# The input
☆ ☆ ☆ ☆ ☆
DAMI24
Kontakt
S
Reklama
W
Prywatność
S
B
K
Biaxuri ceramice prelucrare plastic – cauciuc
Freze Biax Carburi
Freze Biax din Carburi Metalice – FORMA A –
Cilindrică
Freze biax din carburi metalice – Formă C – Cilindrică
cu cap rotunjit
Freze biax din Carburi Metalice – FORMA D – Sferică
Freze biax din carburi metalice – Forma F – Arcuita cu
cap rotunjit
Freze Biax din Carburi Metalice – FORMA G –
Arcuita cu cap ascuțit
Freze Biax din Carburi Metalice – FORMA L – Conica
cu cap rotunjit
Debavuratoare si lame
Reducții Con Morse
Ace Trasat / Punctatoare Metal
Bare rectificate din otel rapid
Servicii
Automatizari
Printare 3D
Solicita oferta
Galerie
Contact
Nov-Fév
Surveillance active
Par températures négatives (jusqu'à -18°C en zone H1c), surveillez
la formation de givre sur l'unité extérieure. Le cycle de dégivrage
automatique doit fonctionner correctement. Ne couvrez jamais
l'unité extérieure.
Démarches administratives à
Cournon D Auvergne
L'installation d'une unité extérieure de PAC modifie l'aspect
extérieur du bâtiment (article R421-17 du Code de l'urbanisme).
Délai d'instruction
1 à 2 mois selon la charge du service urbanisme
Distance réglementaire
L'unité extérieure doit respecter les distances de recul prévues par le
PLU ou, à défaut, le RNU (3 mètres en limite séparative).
☆ ☆ ☆ ☆ ☆
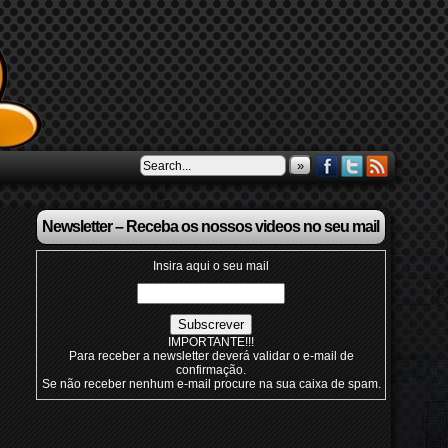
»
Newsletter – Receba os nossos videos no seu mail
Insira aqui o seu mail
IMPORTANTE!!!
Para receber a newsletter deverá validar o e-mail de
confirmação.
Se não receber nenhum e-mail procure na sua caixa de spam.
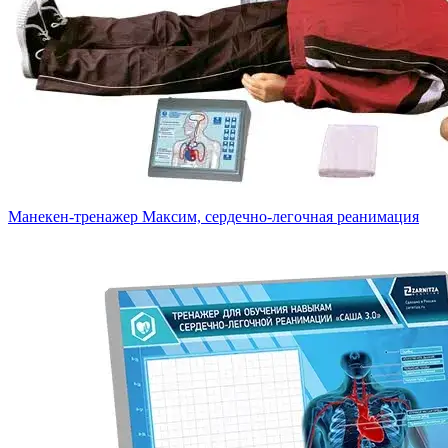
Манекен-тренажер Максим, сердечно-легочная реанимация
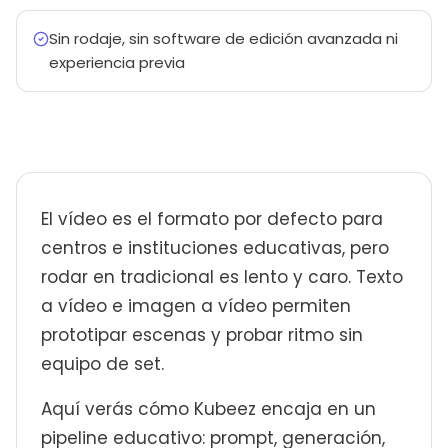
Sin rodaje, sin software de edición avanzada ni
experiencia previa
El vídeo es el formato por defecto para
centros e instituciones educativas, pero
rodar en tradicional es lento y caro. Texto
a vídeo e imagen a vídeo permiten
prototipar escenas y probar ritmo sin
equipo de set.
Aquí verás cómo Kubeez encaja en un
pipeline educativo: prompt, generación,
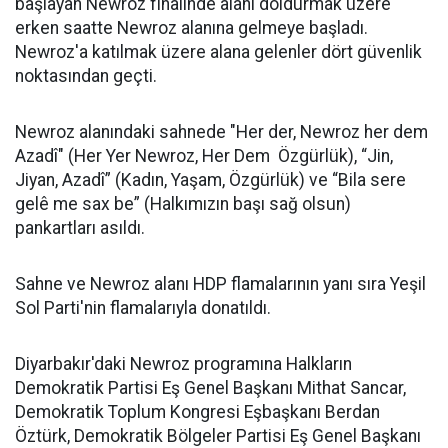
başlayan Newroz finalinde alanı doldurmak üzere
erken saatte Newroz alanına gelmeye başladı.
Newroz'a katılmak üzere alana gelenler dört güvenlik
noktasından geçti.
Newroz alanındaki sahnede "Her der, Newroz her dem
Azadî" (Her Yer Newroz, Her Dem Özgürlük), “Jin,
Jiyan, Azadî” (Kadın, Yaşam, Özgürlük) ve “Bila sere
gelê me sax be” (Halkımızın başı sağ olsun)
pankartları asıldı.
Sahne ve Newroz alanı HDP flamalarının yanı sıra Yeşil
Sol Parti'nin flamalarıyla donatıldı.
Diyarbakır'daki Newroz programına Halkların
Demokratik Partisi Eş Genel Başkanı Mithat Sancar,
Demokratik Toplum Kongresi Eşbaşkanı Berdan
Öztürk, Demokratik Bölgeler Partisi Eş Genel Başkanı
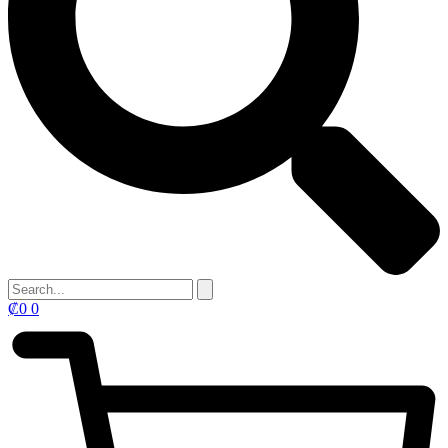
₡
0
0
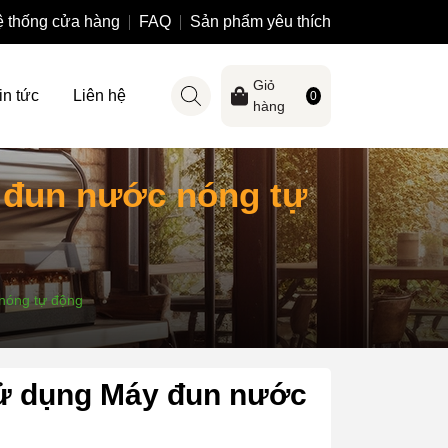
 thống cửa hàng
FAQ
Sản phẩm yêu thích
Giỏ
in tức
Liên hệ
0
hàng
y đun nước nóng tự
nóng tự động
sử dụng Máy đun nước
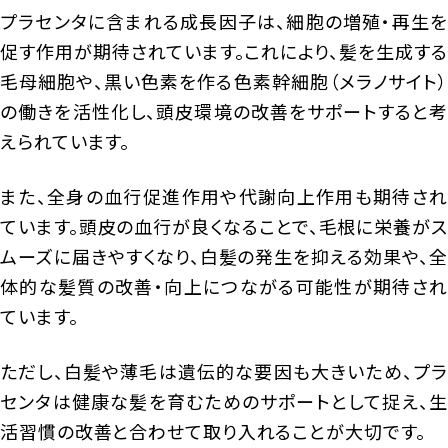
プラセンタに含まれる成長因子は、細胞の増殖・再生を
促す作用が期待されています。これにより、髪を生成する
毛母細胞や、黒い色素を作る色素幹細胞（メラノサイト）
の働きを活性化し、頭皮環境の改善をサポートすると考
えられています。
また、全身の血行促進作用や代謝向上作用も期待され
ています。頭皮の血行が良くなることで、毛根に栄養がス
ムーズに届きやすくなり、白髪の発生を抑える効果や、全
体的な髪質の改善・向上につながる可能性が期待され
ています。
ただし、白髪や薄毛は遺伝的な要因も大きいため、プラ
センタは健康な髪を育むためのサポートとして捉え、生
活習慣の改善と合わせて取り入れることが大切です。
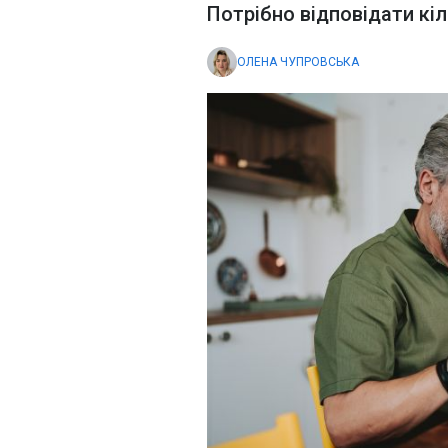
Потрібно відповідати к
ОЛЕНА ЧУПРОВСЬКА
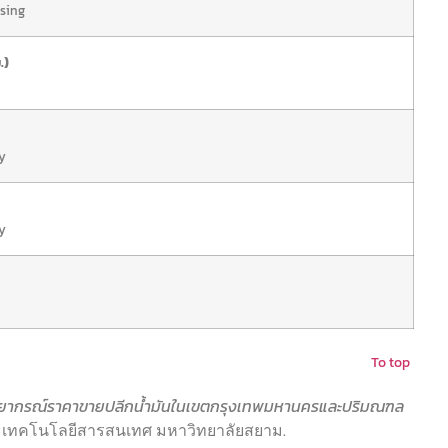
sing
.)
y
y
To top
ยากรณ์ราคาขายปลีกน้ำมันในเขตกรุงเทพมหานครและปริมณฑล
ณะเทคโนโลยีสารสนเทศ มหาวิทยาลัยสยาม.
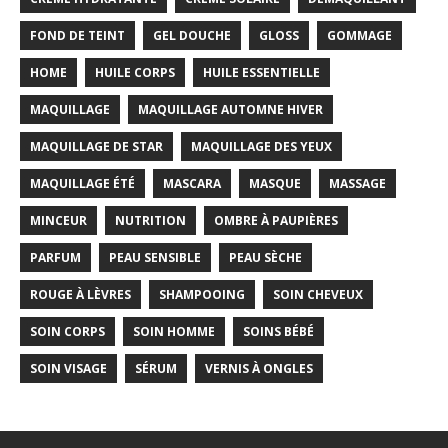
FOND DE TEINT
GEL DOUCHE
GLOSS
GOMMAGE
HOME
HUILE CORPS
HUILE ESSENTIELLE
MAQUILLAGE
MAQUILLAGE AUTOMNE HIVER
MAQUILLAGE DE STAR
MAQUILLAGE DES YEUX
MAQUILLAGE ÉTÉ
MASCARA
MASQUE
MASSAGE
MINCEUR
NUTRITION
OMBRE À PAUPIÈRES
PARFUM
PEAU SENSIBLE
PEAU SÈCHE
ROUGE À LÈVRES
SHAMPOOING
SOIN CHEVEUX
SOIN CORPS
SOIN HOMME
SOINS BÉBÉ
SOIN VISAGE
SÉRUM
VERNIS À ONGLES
☆ ☆ ☆ ☆ ☆
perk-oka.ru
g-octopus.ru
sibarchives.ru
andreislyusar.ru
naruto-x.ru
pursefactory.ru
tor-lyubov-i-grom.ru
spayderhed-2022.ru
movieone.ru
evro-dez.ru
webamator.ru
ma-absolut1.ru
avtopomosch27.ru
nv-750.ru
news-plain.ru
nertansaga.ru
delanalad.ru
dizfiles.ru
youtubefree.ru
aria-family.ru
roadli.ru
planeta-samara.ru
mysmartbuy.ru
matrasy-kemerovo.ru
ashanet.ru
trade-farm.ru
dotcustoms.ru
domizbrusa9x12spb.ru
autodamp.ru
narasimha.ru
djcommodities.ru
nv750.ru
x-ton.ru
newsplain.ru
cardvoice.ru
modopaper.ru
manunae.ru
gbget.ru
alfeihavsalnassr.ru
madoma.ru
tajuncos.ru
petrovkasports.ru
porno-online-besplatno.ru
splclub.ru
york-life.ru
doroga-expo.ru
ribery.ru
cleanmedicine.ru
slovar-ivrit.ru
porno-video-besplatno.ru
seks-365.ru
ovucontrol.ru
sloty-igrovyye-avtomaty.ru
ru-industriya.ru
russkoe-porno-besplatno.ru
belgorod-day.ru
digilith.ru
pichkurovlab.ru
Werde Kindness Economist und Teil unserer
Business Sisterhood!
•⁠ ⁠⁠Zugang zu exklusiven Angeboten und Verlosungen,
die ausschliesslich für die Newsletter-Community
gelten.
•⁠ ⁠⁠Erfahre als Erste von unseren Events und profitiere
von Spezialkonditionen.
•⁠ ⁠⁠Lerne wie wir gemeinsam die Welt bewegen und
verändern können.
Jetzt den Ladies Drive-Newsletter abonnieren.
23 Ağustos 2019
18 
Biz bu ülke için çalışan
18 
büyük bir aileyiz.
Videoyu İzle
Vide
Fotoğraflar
☆ ☆ ☆ ☆ ☆
# Try it
Only the lines above from the one with "avtopomosch27.ru" through the one with "Fotoğraflar" should be duplicated, character for character.

# Exercise response
avtopomosch27.ru
nv-750.ru
news-plain.ru
nertansaga.ru
delanalad.ru
dizfiles.ru
youtubefree.ru
aria-family.ru
roadli.ru
planeta-samara.ru
mysmartbuy.ru
matrasy-kemerovo.ru
ashanet.ru
trade-farm.ru
dotcustoms.ru
domizbrusa9x12spb.ru
autodamp.ru
narasimha.ru
djcommodities.ru
nv750.ru
x-ton.ru
newsplain.ru
cardvoice.ru
modopaper.ru
manunae.ru
gbget.ru
alfeihavsalnassr.ru
madoma.ru
tajuncos.ru
petrovkasports.ru
porno-online-besplatno.ru
splclub.ru
york-life.ru
doroga-expo.ru
ribery.ru
cleanmedicine.ru
slovar-ivrit.ru
porno-video-besplatno.ru
seks-365.ru
ovucontrol.ru
sloty-igrovyye-avtomaty.ru
ru-industriya.ru
russkoe-porno-besplatno.ru
belgorod-day.ru
digilith.ru
pichkurovlab.ru
Werde Kindness Economist und Teil unserer
Business Sisterhood!
•⁠ ⁠⁠Zugang zu exklusiven Angeboten und Verlosungen,
die ausschliesslich für die Newsletter-Community
gelten.
•⁠ ⁠⁠Erfahre als Erste von unseren Events und profitiere
von Spezialkonditionen.
•⁠ ⁠⁠Lerne wie wir gemeinsam die Welt bewegen und
verändern können.
Jetzt den Ladies Drive-Newsletter abonnieren.
23 Ağustos 2019
18 
Biz bu ülke için çalışan
18 
büyük bir aileyiz.
Videoyu İzle
Vide
Fotoğraflar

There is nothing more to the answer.